The upkeep idea is very good.
However, there should be an easy way to know how much it costs you... Probably the individual cost of each unit should appear in red when we hover a unit.
No, it is absolutely horrible and it makes no sense. Not only that, but it is also very very easy to let a scout wander off too far, an then when you note your economy crashing the scout is too far away to pull him back in time to save your economy. Is this what you see as a good system?
I think it is a bad system, because surely these scouting expeditions become self-supporting after a while. They live from what they gather by hunting, and maybe they can trade for food here and there. The upkeep for these units shouldnot be that steep - at least it should not be a significant portion of your GNP in the early game. That would be nothing short of rediculous.How do you see this in your mind? Does your government ship crates of supplies to the scouts? Does the pay the scouts receive increase just because they are now a bit further away from home?
What makes this idea even worse is that the problem with early exploration is not really the exploring per se, but it is more a problem of the fact that you can give a civ on the other side of the continent a call to traqde techs whenever you please. If you want to make things more realistic - and I do not think that one should want that - then one should abolish the contacting of civs unless certain conditions like creating an embassy are met.

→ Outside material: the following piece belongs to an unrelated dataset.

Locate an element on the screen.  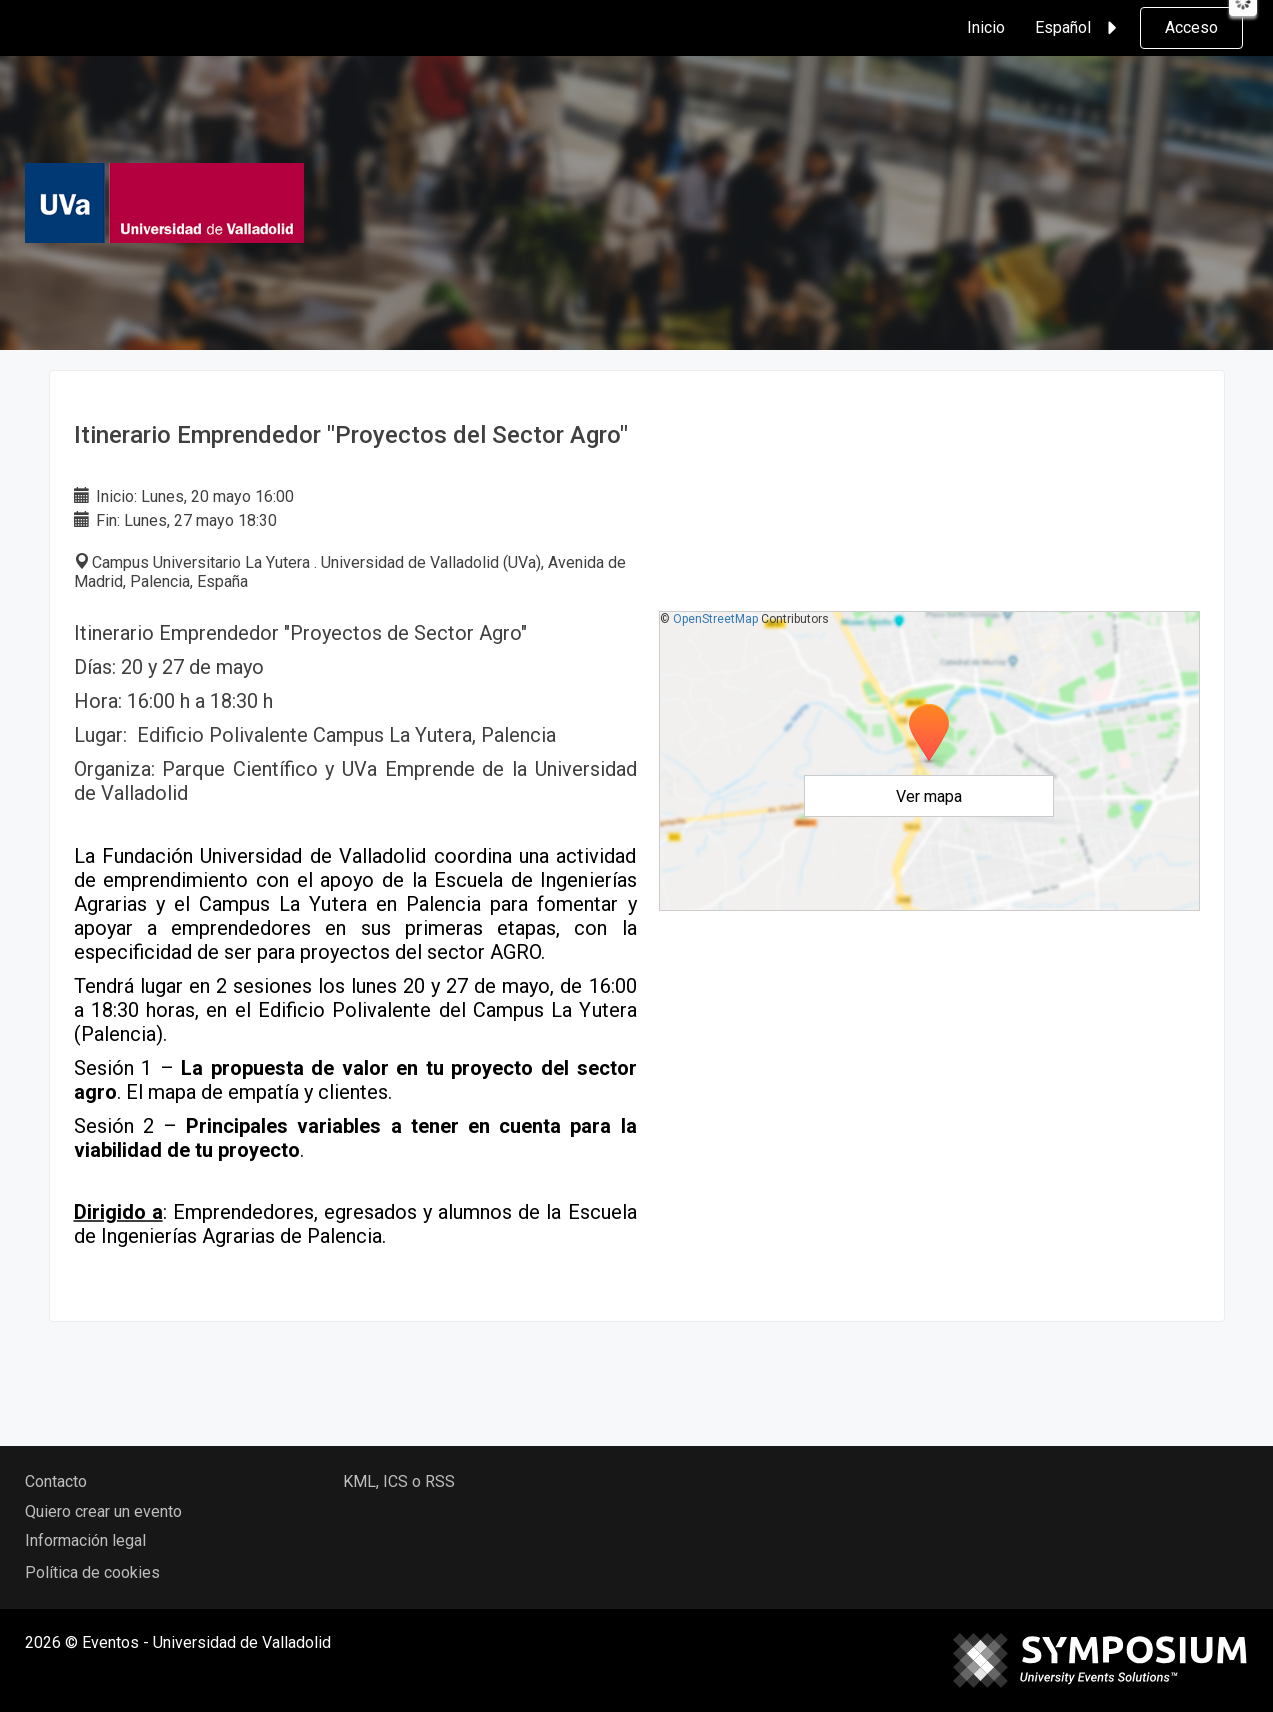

Then there is the issue of map trading that makes the upkeep idea even worse. I do not know about you guys, but in a typical game I uncover a rather large chunk of the landmass by trading maps. That way the exploration phase is over by the time you hit paper, which is around 500AD or so - I think. If you guys want the exploration phase to be longer, one should also adress the map trading since if you abolish early exploring and then allow map trading then the uncovering of the map of the continent will be over by around 500AD - just like it is now. Increasing upkeep does not solve this.

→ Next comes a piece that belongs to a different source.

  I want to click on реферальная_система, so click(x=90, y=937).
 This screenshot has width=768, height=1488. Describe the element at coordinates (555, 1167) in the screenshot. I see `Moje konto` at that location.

I can go on and on and on on why upkeep is a poor idea to limit exploring, but these are my main gripes with it. One final note before I let the topic rest: How would you handle naval invasions if units far away from the continent suffer a huge upkeep penalty? Would your fleet suffer a huge upkeep as well? Would that not be a huge blow to the economy, to th point where one would be rarely in the position to 'field' a fleet sufficient to go out and conquer? How would this barrier that the upkeep of units that are far away from your borders have a rooting in reality?
What I liked more is the idea of scouting units to be unable to go into forrests - or rather, that units that enter a forrest may get lost and be lost to you, just like triremes in Civ1 had a chance to be lost on sea if they did not end their turn next to a land tile. This way one
could enter a forrest and explore beyong the borders of that forrest, but it would become rather costly, not in terms of unit upkeep but in terms of hammers you need to spend to replace lost units. This way the forrests become a sort of hazard that you may try to overcome, or not. This seems like a much more natural and logical solution to the exploration issue, and one that accomplishes the same thing, that is it makes exploring in the early era's harder, and it would give the explorer unit a niche role if the explorer could enter forrests without any penalty.